What about NAT1 in human ES cells?
Conventional gene targeting in human cells didn’t work. They could only get hets but no homozygous KOs (unpublished work of Kazu Takahashi). So it seems NAT1 is essential to human ES cells. Importantly, Kazu could get homozygous in the context of Dox NAT1 transgene. When you then remove Dox you get basically a complete NAT1 knockout. 2i LIF supports self-renewal of NAT1 null IPS cells. The NAT1 null IPS cell show higher than WT levels of OCT4 and NANOG as well as other pluripotency factors.

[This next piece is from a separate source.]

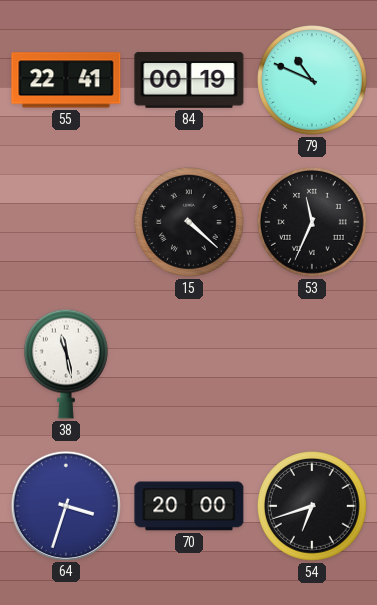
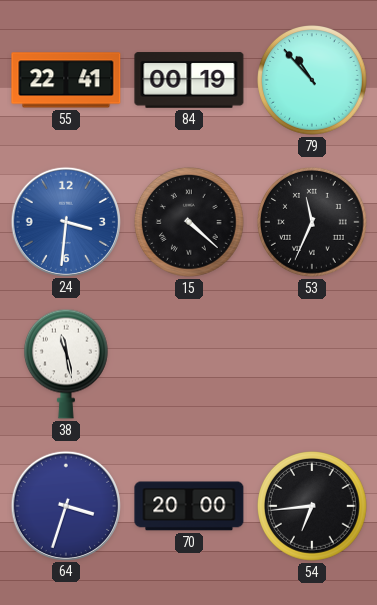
79: 10:49 -> 10:53
24: none -> 3:31
54: 6:42 -> 6:44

What does NAT1 do as a protein?
NAT1 is similar to eiF4G and it is known itself also as eiF4G2. They function in translational control. eiF4G is an essential linker in translational initiation. They searched for NAT1 binding proteins by doing flag tag IP. It binds to many translational proteins and many similar factors as eiF4G. There are a few things that eiF4G binds that NAT1 doesn’t.
Does NAT1 have general or specific translational regulatory functions? There might be some specific ones.
When NAT1 is turned off some specific proteins are elevated including KLF4 and PRDM14, two key TFs that are required for transition from primed to naive state. RNAs of these two are not changed so the change is at the translational level.
I can’t wait to hear more in the future about NAT1’s role in pluripotency.